ASSIGNED TASK >> All of the entries below need repeating exactly, apart from their images.

[Collected data entries]
::::::::

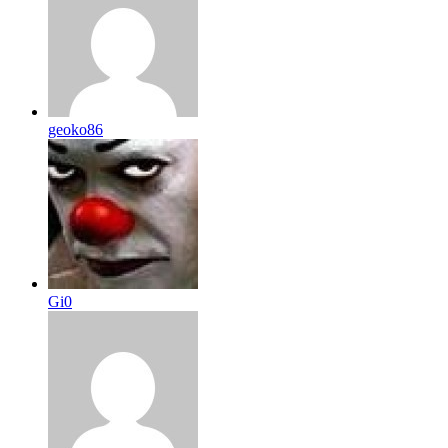
geoko86
Gi0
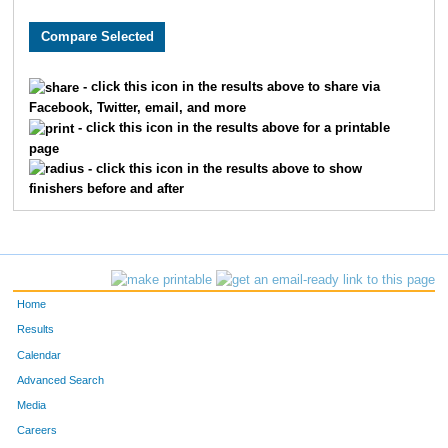
8346
Matthew
King
11
5311
Ryan
Thornley
11
- click this icon in the results above to share via
Facebook, Twitter, email, and more
8167
Brian
Marshall
14
- click this icon in the results above for a printable
page
836
Ben
Chandler
15
- click this icon in the results above to show
finishers before and after
359
Bradley
Berger
16
1999
Dustin
Hammers
20
4578
Sam
Savage
21
Home
8253
Bobby
Slattery
21
Results
Calendar
233
David
Barrett
24
Advanced Search
Media
9212
Dino
Lucarelli
27
Careers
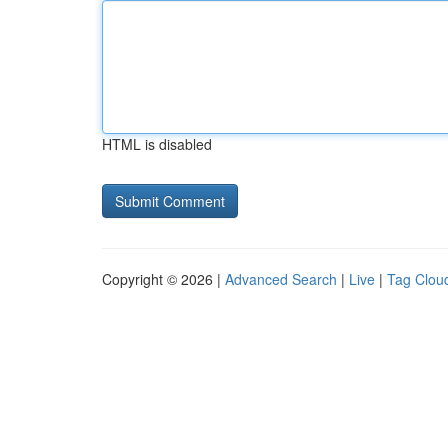
HTML is disabled
Copyright © 2026 |
Advanced Search
|
Live
|
Tag Clou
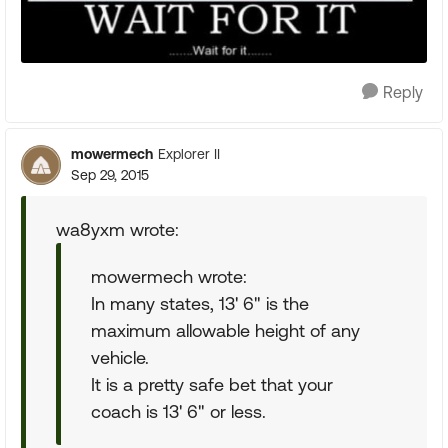
Reply
mowermech
Explorer II
Sep 29, 2015
wa8yxm wrote:
mowermech wrote:
In many states, 13' 6" is the
maximum allowable height of any
vehicle.
It is a pretty safe bet that your
coach is 13' 6" or less.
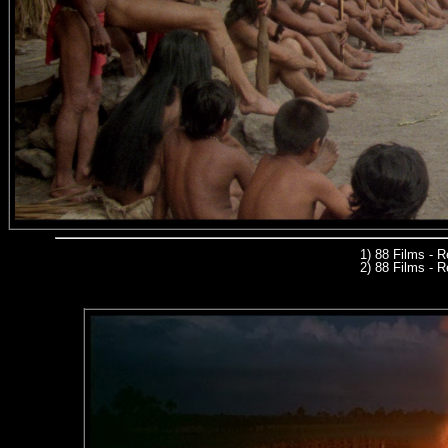
1) 88 Films - 
2) 88 Films - R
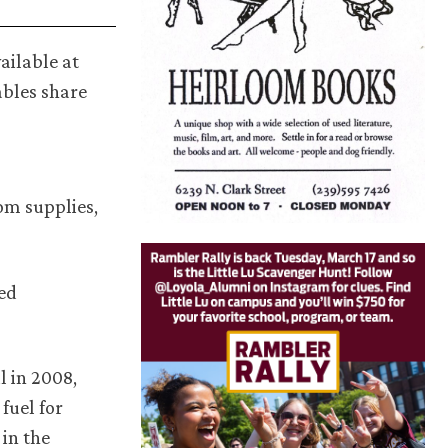
ailable at
ables share
om supplies,
ted
l in 2008,
fuel for
 in the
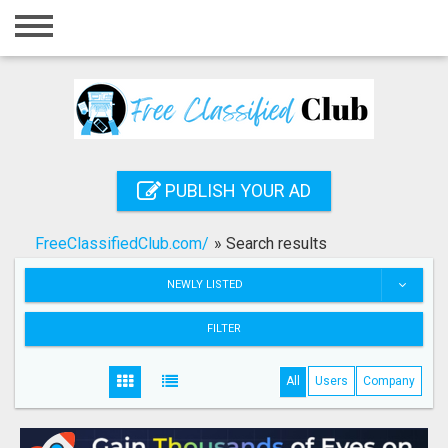
Home
Login
Registration
Contact
PUBLISH YOUR AD
Publish your ad
FreeClassifiedClub.com/
»
Search results
Search
NEWLY LISTED
FILTER
All
Users
Company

::::::::

SOLUTION BELOW >>
geoko86
Gi0
8346
Matthew
King
11
5311
Ryan
Thornley
11
- click this icon in the results above to share via
Facebook, Twitter, email, and more
8167
Brian
Marshall
14
- click this icon in the results above for a printable
page
836
Ben
Chandler
15
- click this icon in the results above to show
finishers before and after
359
Bradley
Berger
16
1999
Dustin
Hammers
20
4578
Sam
Savage
21
Home
8253
Bobby
Slattery
21
Results
Calendar
233
David
Barrett
24
Advanced Search
Media
9212
Dino
Lucarelli
27
Careers
HTML is disabled
Copyright © 2026 |
Advanced Search
|
Live
|
Tag Clou
Reply
mowermech
Explorer II
Sep 29, 2015
wa8yxm wrote:
mowermech wrote:
In many states, 13' 6" is the
maximum allowable height of any
vehicle.
It is a pretty safe bet that your
coach is 13' 6" or less.
1) 88 Films - 
2) 88 Films - R
ailable at
ables share
om supplies,
ted
l in 2008,
fuel for
 in the
Home
Login
Registration
Contact
PUBLISH YOUR AD
Publish your ad
FreeClassifiedClub.com/
»
Search results
Search
NEWLY LISTED
FILTER
All
Users
Company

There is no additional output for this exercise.